*PROBLEM TO WORK ON:*
Which lines of the records below contain the word "information"? Copy each of them out.
=== Begin Enclosure ===
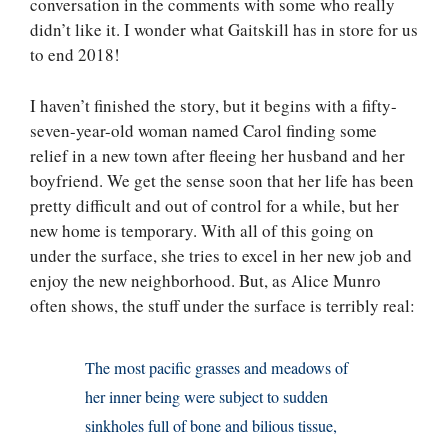
conversation in the comments with some who really
didn’t like it. I wonder what Gaitskill has in store for us
to end 2018!
I haven’t finished the story, but it begins with a fifty-
seven-year-old woman named Carol finding some
relief in a new town after fleeing her husband and her
boyfriend. We get the sense soon that her life has been
pretty difficult and out of control for a while, but her
new home is temporary. With all of this going on
under the surface, she tries to excel in her new job and
enjoy the new neighborhood. But, as Alice Munro
often shows, the stuff under the surface is terribly real:
The most pacific grasses and meadows of
her inner being were subject to sudden
sinkholes full of bone and bilious tissue,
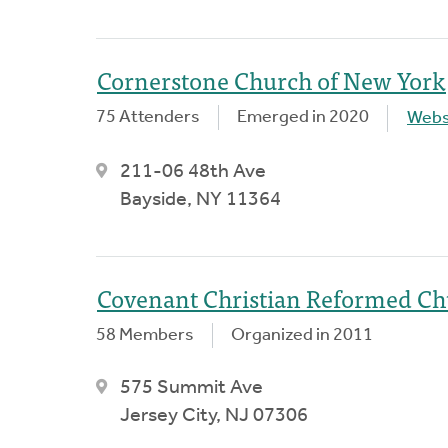
Cornerstone Church of New York
75 Attenders
Emerged in 2020
Webs
211-06 48th Ave
Bayside, NY 11364
Covenant Christian Reformed C
58 Members
Organized in 2011
575 Summit Ave
Jersey City, NJ 07306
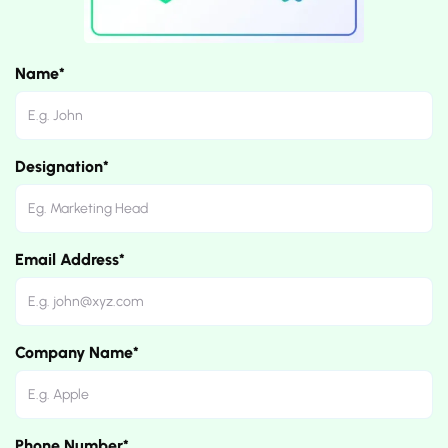
Name*
Designation*
Email Address*
Company Name*
Phone Number*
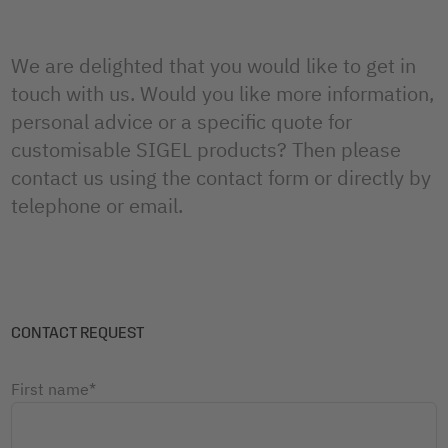
We are delighted that you would like to get in
touch with us. Would you like more information,
personal advice or a specific quote for
customisable SIGEL products? Then please
contact us using the contact form or directly by
telephone or email.
CONTACT REQUEST
First name*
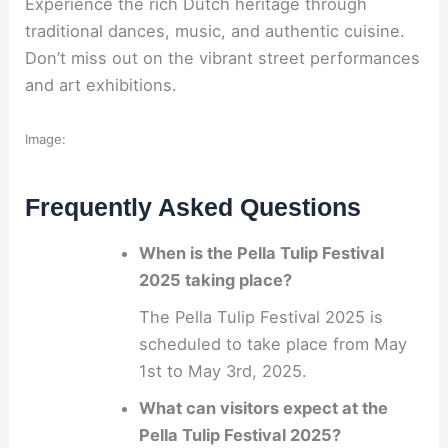
Experience the rich Dutch heritage through
traditional dances, music, and authentic cuisine.
Don’t miss out on the vibrant street performances
and art exhibitions.
Image:
Frequently Asked Questions
When is the Pella Tulip Festival
2025 taking place?
The Pella Tulip Festival 2025 is
scheduled to take place from May
1st to May 3rd, 2025.
What can visitors expect at the
Pella Tulip Festival 2025?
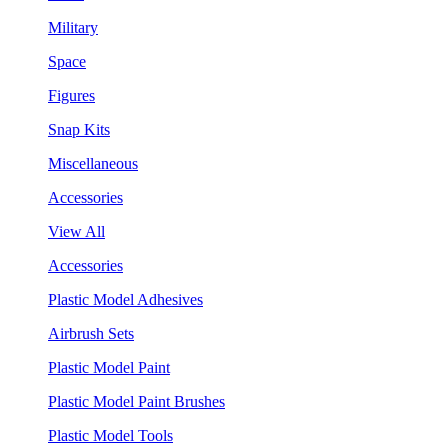
Military
Space
Figures
Snap Kits
Miscellaneous
Accessories
View All
Accessories
Plastic Model Adhesives
Airbrush Sets
Plastic Model Paint
Plastic Model Paint Brushes
Plastic Model Tools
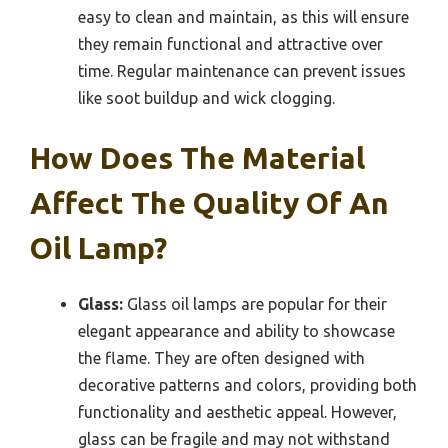
easy to clean and maintain, as this will ensure
they remain functional and attractive over
time. Regular maintenance can prevent issues
like soot buildup and wick clogging.
How Does The Material
Affect The Quality Of An
Oil Lamp?
Glass:
Glass oil lamps are popular for their
elegant appearance and ability to showcase
the flame. They are often designed with
decorative patterns and colors, providing both
functionality and aesthetic appeal. However,
glass can be fragile and may not withstand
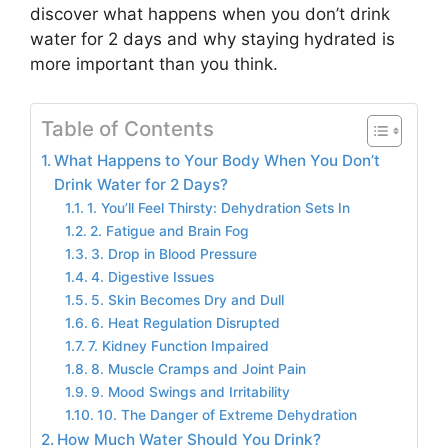
discover what happens when you don’t drink
water for 2 days and why staying hydrated is
more important than you think.
Table of Contents
What Happens to Your Body When You Don’t
Drink Water for 2 Days?
1. You’ll Feel Thirsty: Dehydration Sets In
2. Fatigue and Brain Fog
3. Drop in Blood Pressure
4. Digestive Issues
5. Skin Becomes Dry and Dull
6. Heat Regulation Disrupted
7. Kidney Function Impaired
8. Muscle Cramps and Joint Pain
9. Mood Swings and Irritability
10. The Danger of Extreme Dehydration
How Much Water Should You Drink?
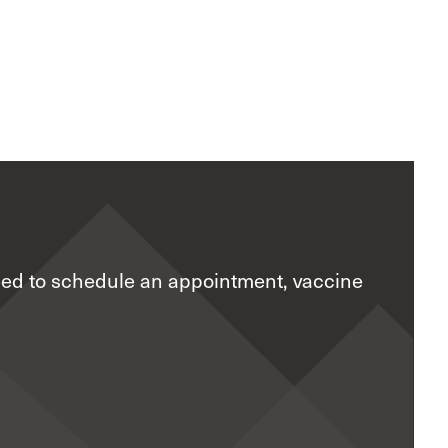
eed to schedule an appointment, vaccine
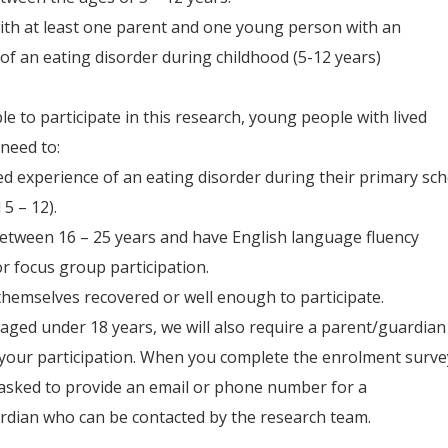
with at least one parent and one young person with an
of an eating disorder during childhood (5-12 years)
ble to participate in this research, young people with lived
need to:
ved experience of an eating disorder during their primary sc
5 – 12).
etween 16 – 25 years and have English language fluency
for focus group participation.
themselves recovered or well enough to participate.
 aged under 18 years, we will also require a parent/guardian
your participation. When you complete the enrolment surve
 asked to provide an email or phone number for a
rdian who can be contacted by the research team.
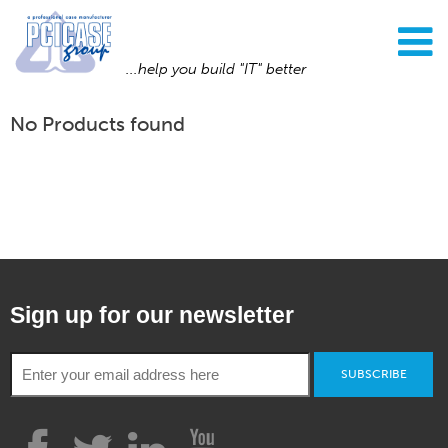
...help you build "IT" better
No Products found
Sign up for our newsletter
SUBSCRIBE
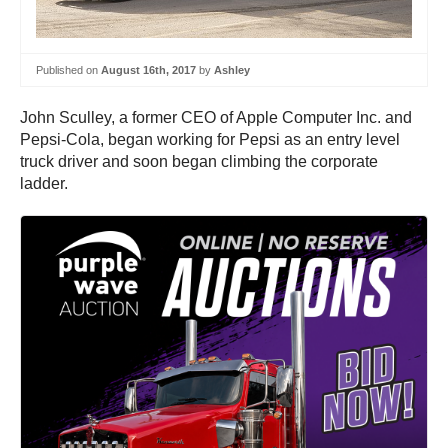
Published on
August 16th, 2017
by
Ashley
John Sculley, a former CEO of Apple Computer Inc. and
Pepsi-Cola, began working for Pepsi as an entry level
truck driver and soon began climbing the corporate
ladder.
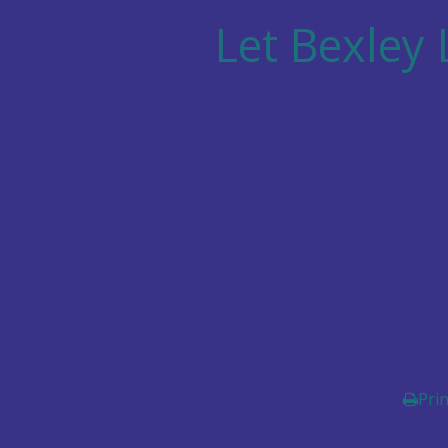
Let
Bexley 
Prin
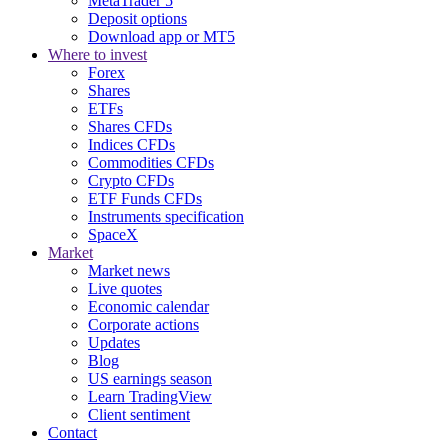
MetaTrader 5
Deposit options
Download app or MT5
Where to invest
Forex
Shares
ETFs
Shares CFDs
Indices CFDs
Commodities CFDs
Crypto CFDs
ETF Funds CFDs
Instruments specification
SpaceX
Market
Market news
Live quotes
Economic calendar
Corporate actions
Updates
Blog
US earnings season
Learn TradingView
Client sentiment
Contact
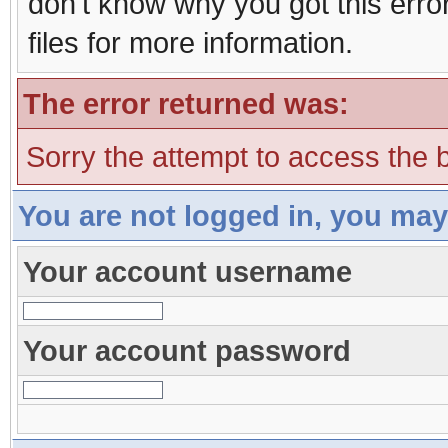
don't know why you got this erro
files for more information.
The error returned was:
Sorry the attempt to access the b
You are not logged in, you may
Your account username
Your account password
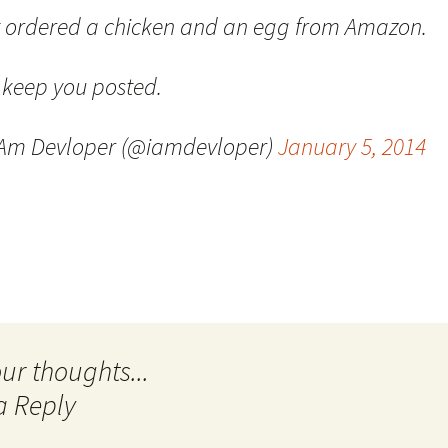
t ordered a chicken and an egg from Amazon.
Quote
Favorites
Twitter
Video
Mia
YouTub
l keep you posted.
Aside
Vimeo 
 Am Devloper (@iamdevloper)
January 5, 2014
Chat
a Reply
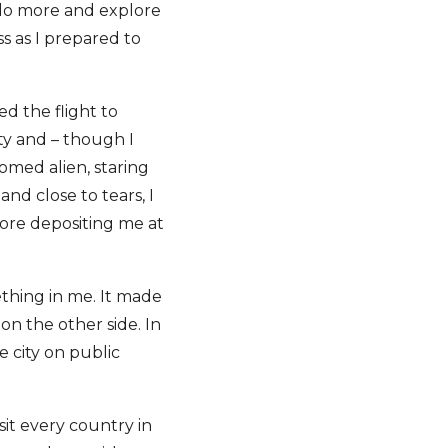
o do more and explore
s as I prepared to
ed the flight to
ity and – though I
med alien, staring
nd close to tears, I
fore depositing me at
ething in me. It made
n the other side. In
e city on public
sit every country in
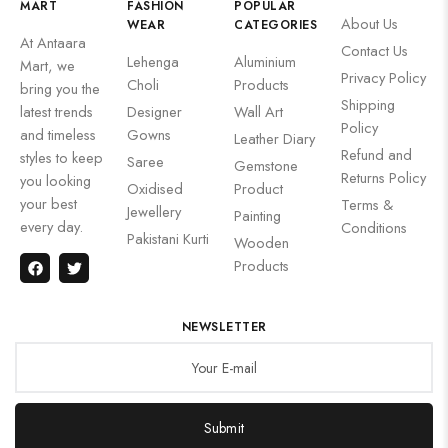
MART
FASHION
POPULAR
About Us
WEAR
CATEGORIES
At Antaara
Contact Us
Lehenga
Aluminium
Mart, we
Privacy Policy
Choli
Products
bring you the
Shipping
latest trends
Designer
Wall Art
Policy
and timeless
Gowns
Leather Diary
Refund and
styles to keep
Saree
Gemstone
Returns Policy
you looking
Oxidised
Product
your best
Terms &
Jewellery
Painting
every day.
Conditions
Pakistani Kurti
Wooden
Products
NEWSLETTER
Submit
=== End Enclosure ===
*SOLUTION FOR THIS TASK:*
touch with us. Would you like more information,
files for more information.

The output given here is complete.